EXERCISE
Anywhere the string "OLYMPIA" shows up in the listing below, copy the line it is in.
Segment Open
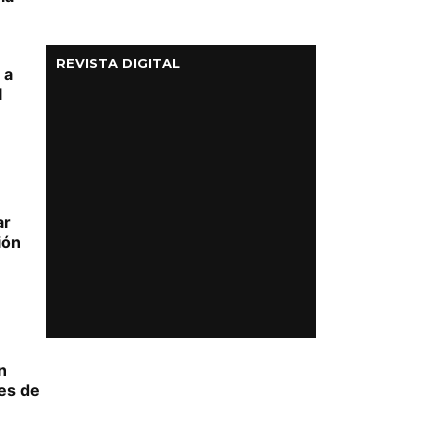
REVISTA DIGITAL
 a
l
ar
ión
n
es de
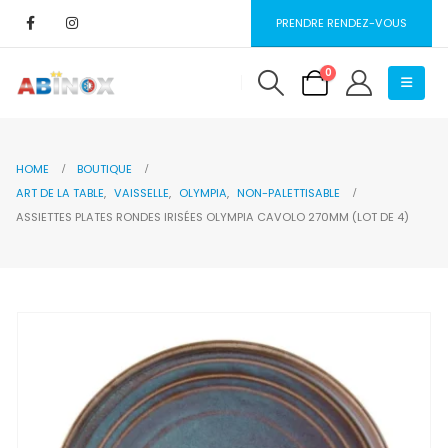
PRENDRE RENDEZ-VOUS
0
HOME
BOUTIQUE
ART DE LA TABLE
,
VAISSELLE
,
OLYMPIA
,
NON-PALETTISABLE
ASSIETTES PLATES RONDES IRISÉES OLYMPIA CAVOLO 270MM (LOT DE 4)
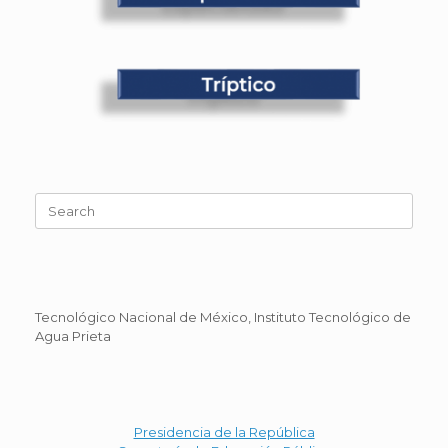
Search
for:
Tecnológico Nacional de México, Instituto Tecnológico de
Agua Prieta
Presidencia de la República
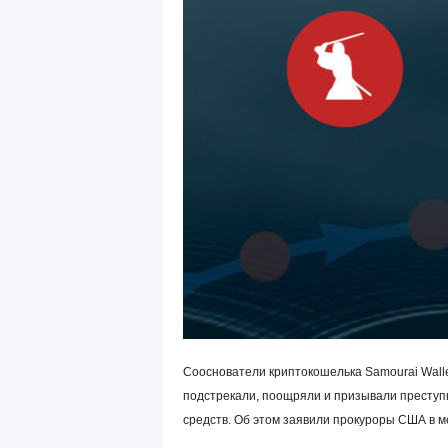
Сооснователи криптокошелька Samourai Walle
подстрекали, поощряли и призывали преступ
средств. Об этом заявили прокуроры США в м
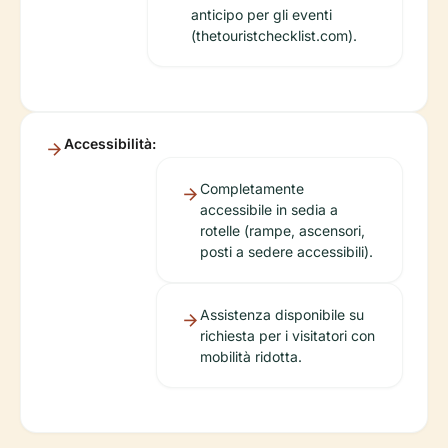
anticipo per gli eventi
(thetouristchecklist.com).
Accessibilità:
Completamente
accessibile in sedia a
rotelle (rampe, ascensori,
posti a sedere accessibili).
Assistenza disponibile su
richiesta per i visitatori con
mobilità ridotta.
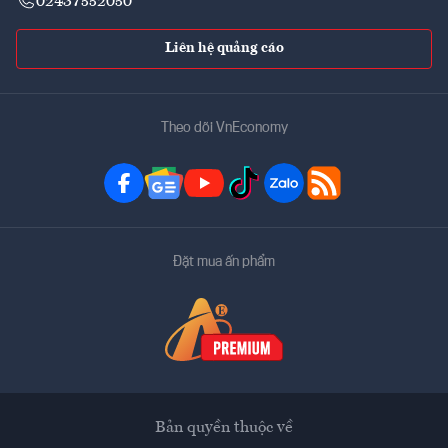
02437552050
Liên hệ quảng cáo
Theo dõi VnEconomy
Đặt mua ấn phẩm
Bản quyền thuộc về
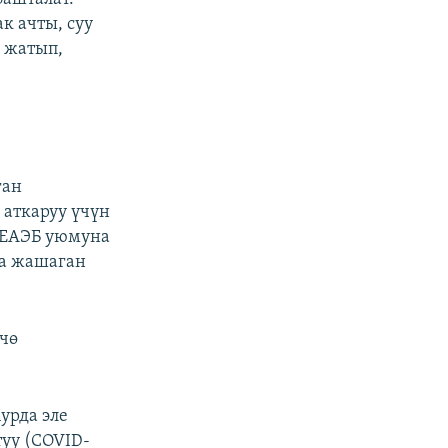
к ачты, суу
е жатып,
ган
аткаруу үчүн
 ЕАЭБ уюмуна
на жашаган
чө
урда эле
уу (COVID-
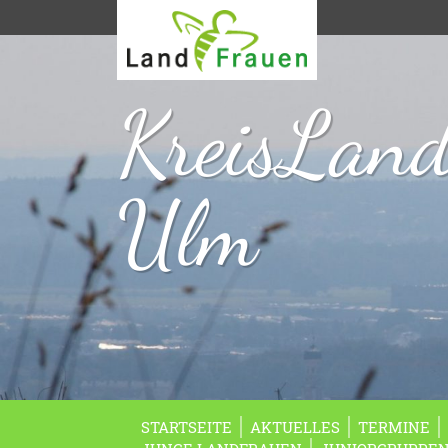
KreisLan
Ulm
STARTSEITE
AKTUELLES
TERMINE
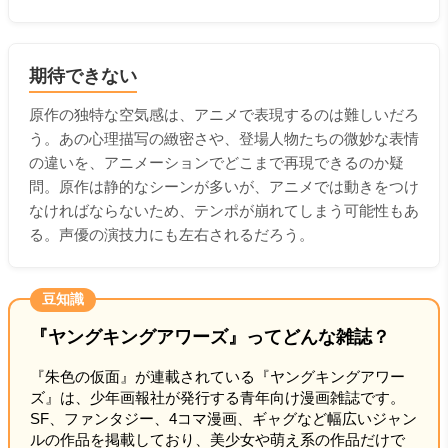
期待できない
原作の独特な空気感は、アニメで表現するのは難しいだろ
う。あの心理描写の緻密さや、登場人物たちの微妙な表情
の違いを、アニメーションでどこまで再現できるのか疑
問。原作は静的なシーンが多いが、アニメでは動きをつけ
なければならないため、テンポが崩れてしまう可能性もあ
る。声優の演技力にも左右されるだろう。
豆知識
『ヤングキングアワーズ』ってどんな雑誌？
『朱色の仮面』が連載されている『ヤングキングアワー
ズ』は、少年画報社が発行する青年向け漫画雑誌です。
SF、ファンタジー、4コマ漫画、ギャグなど幅広いジャン
ルの作品を掲載しており、美少女や萌え系の作品だけで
Segment Closed
OUTPUT OF THE TASK
OLYMPIA
ASSIETTES PLATES RONDES IRISÉES OLYMPIA CAVOLO 270MM (LOT DE 4)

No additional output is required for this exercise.